NEW ORLEANS, LA – On April 20, 2011, one year after the explosion, fire and sinking of the Deepwater Horizon and subsequent oil spill, BP (British Petroleum) is suing Transocean Ltd, the owner of the oil rig involved in the disaster.
In a separate lawsuit, BP is also suing Cameron International, the maker of the Blowout Preventer (BOP) that failed, citing that the device failed to stop the huge oil spill that followed the explosion.
The loss was staggering. Not only did the vessel sink to the bottom of the ocean, but 11 workers lost their lives and the blowout preventer failed to prevent the the worst oil spill in U.S. history.
The lawsuits were both filed on the same day – the first anniversary of the explosion that occurred on April 20, 2010.
BP is seeking $40 billion from Transocean in one lawsuit plus the purpose of the suit against Cameron International is to have the court declare that Cameron provided a blowout preventer with a faulty design.
Last month investigators hired by the US government announced that the design of the BOP was flawed. BP is claiming that it was the flawed design that caused an unreasonable amount of risk that harm would occur.

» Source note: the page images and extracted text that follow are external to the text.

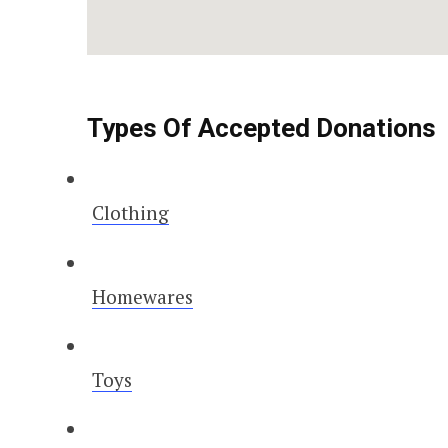
Types Of Accepted Donations
Clothing
Homewares
Toys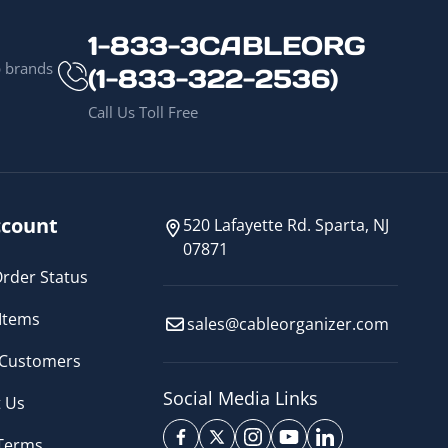
1-833-3CABLEORG
p brands
(1-833-322-2536)
Call Us Toll Free
count
520 Lafayette Rd. Sparta, NJ
07871
rder Status
Items
sales@cableorganizer.com
 Customers
Social Media Links
 Us
 Terms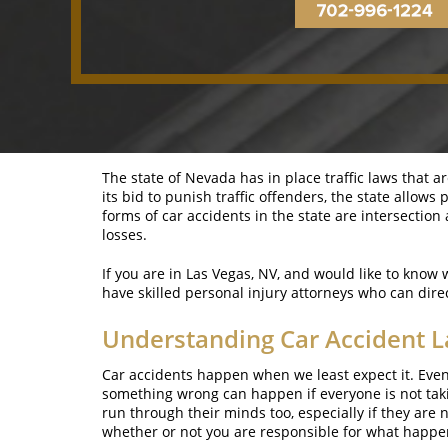
The state of Nevada has in place traffic laws that a
its bid to punish traffic offenders, the state allo
forms of car accidents in the state are intersectio
losses.
If you are in Las Vegas, NV, and would like to know 
have skilled personal injury attorneys who can dir
Understanding Car Accident L
Car accidents happen when we least expect it. Even 
something wrong can happen if everyone is not takin
run through their minds too, especially if they are
whether or not you are responsible for what happe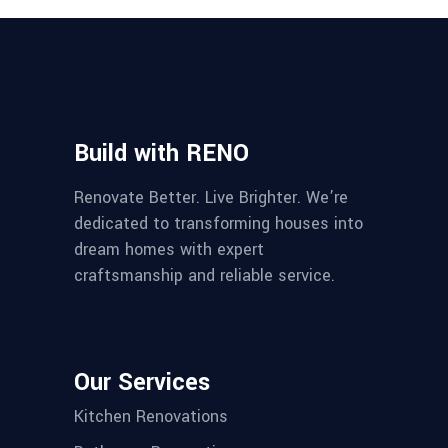
Build with RENO
Renovate Better. Live Brighter. We’re
dedicated to transforming houses into
dream homes with expert
craftsmanship and reliable service.
Our Services
Kitchen Renovations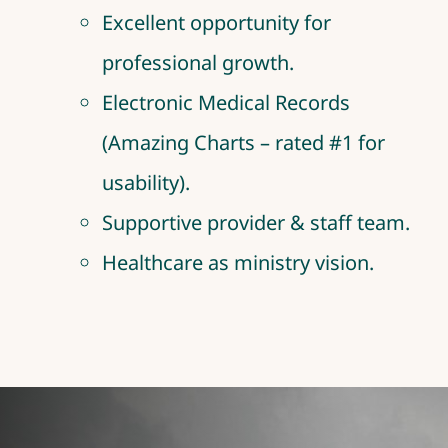
Excellent opportunity for
professional growth.
Electronic Medical Records
(Amazing Charts – rated #1 for
usability).
Supportive provider & staff team.
Healthcare as ministry vision.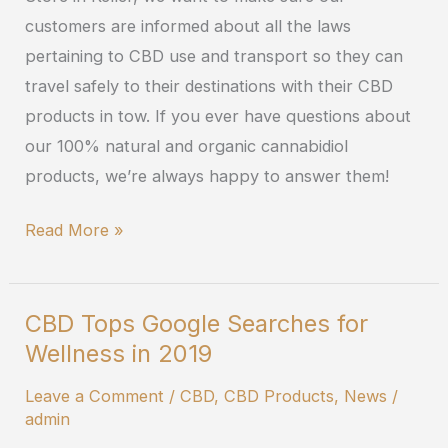
CBD
customers are informed about all the laws
pertaining to CBD use and transport so they can
travel safely to their destinations with their CBD
products in tow. If you ever have questions about
our 100% natural and organic cannabidiol
products, we’re always happy to answer them!
Read More »
CBD Tops Google Searches for
CBD
Wellness in 2019
Tops
Google
Leave a Comment
/
CBD
,
CBD Products
,
News
/
Searches
admin
for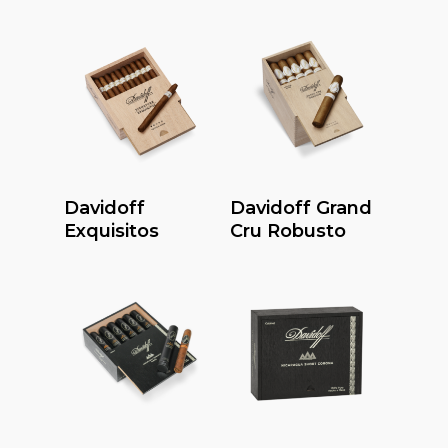
Read More
Read More
Davidoff
Davidoff Grand
Exquisitos
Cru Robusto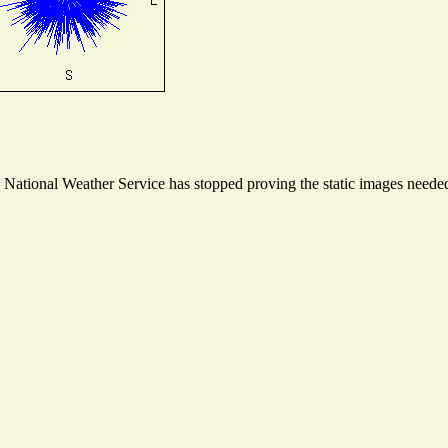
ational Weather Service has stopped proving the static images needed t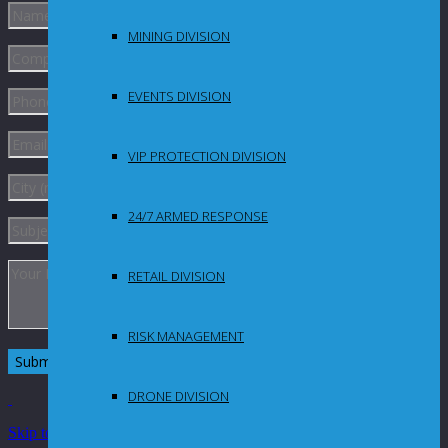
MINING DIVISION
EVENTS DIVISION
VIP PROTECTION DIVISION
24/7 ARMED RESPONSE
RETAIL DIVISION
RISK MANAGEMENT
DRONE DIVISION
Skip to Content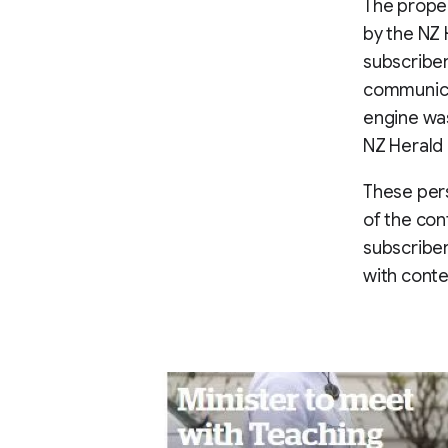
The propen
by the NZ 
subscriber
communica
engine was
NZ Herald
These per
of the con
subscriber
with conte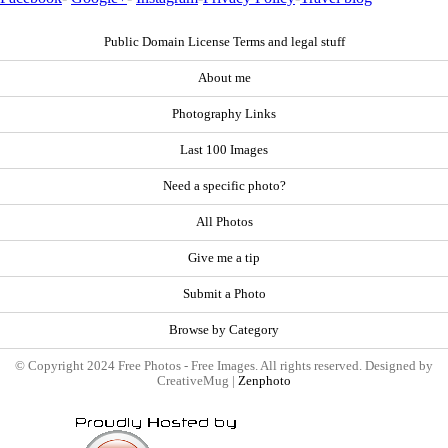
Public Domain License Terms and legal stuff
About me
Photography Links
Last 100 Images
Need a specific photo?
All Photos
Give me a tip
Submit a Photo
Browse by Category
© Copyright 2024 Free Photos - Free Images. All rights reserved. Designed by
CreativeMug |
Zenphoto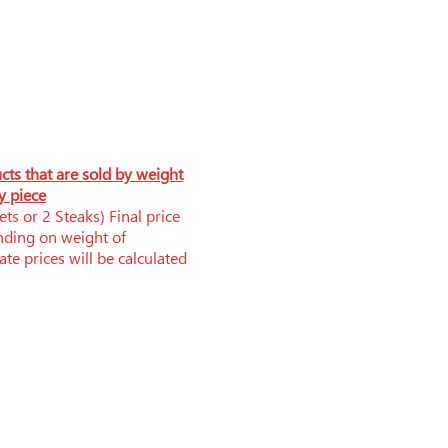
ucts that are sold by weight
y piece
ts or 2 Steaks) Final price
nding on weight of
te prices will be calculated
Phone: 519-252-0006
brandnerfarms@yahoo.ca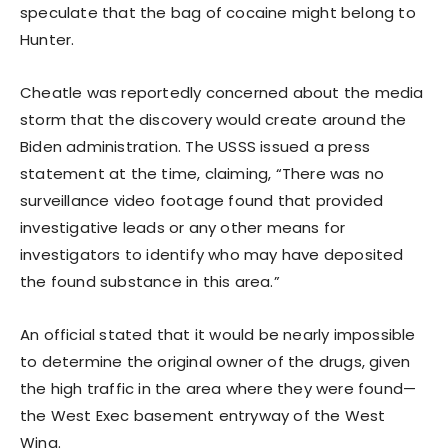
speculate that the bag of cocaine might belong to
Hunter.
Cheatle was reportedly concerned about the media
storm that the discovery would create around the
Biden administration. The USSS issued a press
statement at the time, claiming, “There was no
surveillance video footage found that provided
investigative leads or any other means for
investigators to identify who may have deposited
the found substance in this area.”
An official stated that it would be nearly impossible
to determine the original owner of the drugs, given
the high traffic in the area where they were found—
the West Exec basement entryway of the West
Wing.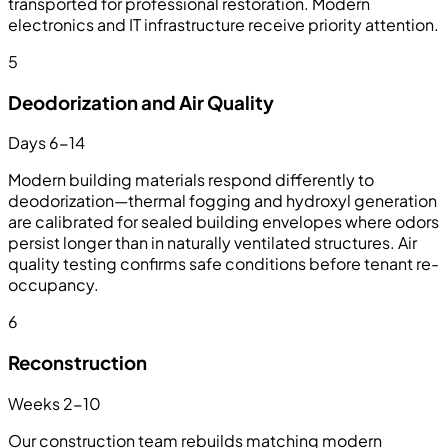
transported for professional restoration. Modern
electronics and IT infrastructure receive priority attention.
5
Deodorization and Air Quality
Days 6-14
Modern building materials respond differently to
deodorization—thermal fogging and hydroxyl generation
are calibrated for sealed building envelopes where odors
persist longer than in naturally ventilated structures. Air
quality testing confirms safe conditions before tenant re-
occupancy.
6
Reconstruction
Weeks 2-10
Our construction team rebuilds matching modern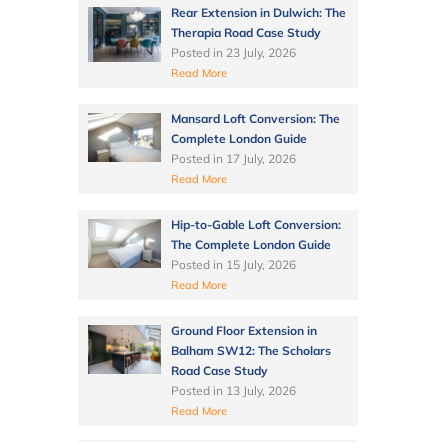
Rear Extension in Dulwich: The
Therapia Road Case Study
Posted in
23 July, 2026
Read More
Mansard Loft Conversion: The
Complete London Guide
Posted in
17 July, 2026
Read More
Hip-to-Gable Loft Conversion:
The Complete London Guide
Posted in
15 July, 2026
Read More
Ground Floor Extension in
Balham SW12: The Scholars
Road Case Study
Posted in
13 July, 2026
Read More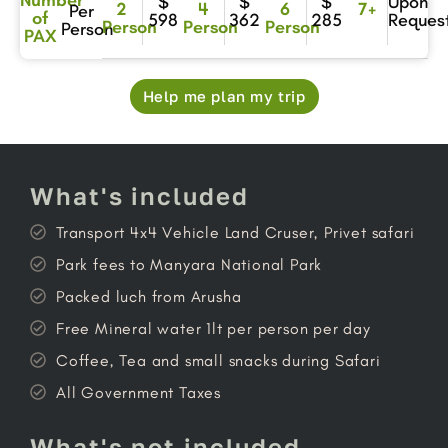
$
$
$
Upon
2
4
6
7+
Per
of
598
362
285
Reques
Person
Person
Person
Person
PAX
Help me plan my trip
What's included
Transport 4x4 Vehicle Land Cruser, Privet safari
Park fees to Manyara National Park
Packed luch from Arusha
Free Mineral water 1lt per person per day
Coffee, Tea and small snacks during Safari
All Government Taxes
What's not included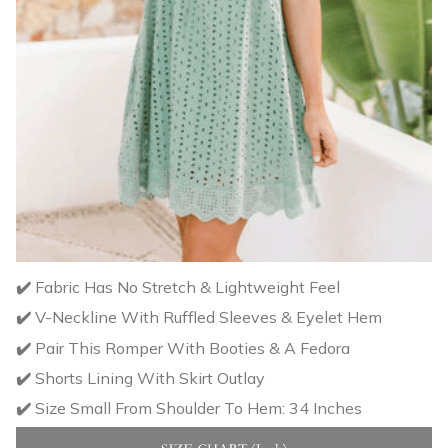
✔️
Fabric Has No Stretch & Lightweight Feel
✔️
V-Neckline With Ruffled Sleeves & Eyelet Hem
✔️
Pair This Romper With Booties & A Fedora
✔️
Shorts Lining With Skirt Outlay
✔️
Size Small From Shoulder To Hem: 34 Inches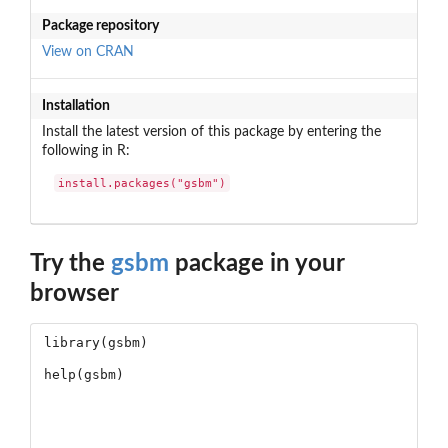
Package repository
View on CRAN
Installation
Install the latest version of this package by entering the
following in R:
install.packages("gsbm")
Try the
gsbm
package in your
browser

According to BP, it has estimated that its liability for the disaster can be $40.9 billion, but it could face more fines and penalties that could reach the tens of billions.
BBC News US and Canada reports on the disaster and its aftermath:
In the months that followed, more than 200 million gallons (780 million litres) of oil flowed in the Gulf of Mexico from the well, soiling hundreds of miles of coastline in the worst US oil spill in recent history.
In federal court in New Orleans on Wednesday, BP said Swiss-based Transocean and Cameron International, the Houston company that supplied the blowout preventer (BOP), should help it pay for tens of billions of dollars in liabilities resulting from the spill, which include clean-up and compensation costs.
The investigation into the blowout preventer revealed that a piece of drill pipe was trapped in the well pipe under the oil drilling rig and that trapped section of drill pipe was what kept the blowout preventer from shearing and pinching off the well after the explosion.
Counter-claims have been filed by Cameron in its lawsuit where it is defending the integrity of its products. There has been no immediate comment by Transocean on its lawsuit but is requesting judgements against BP, Cameron and others.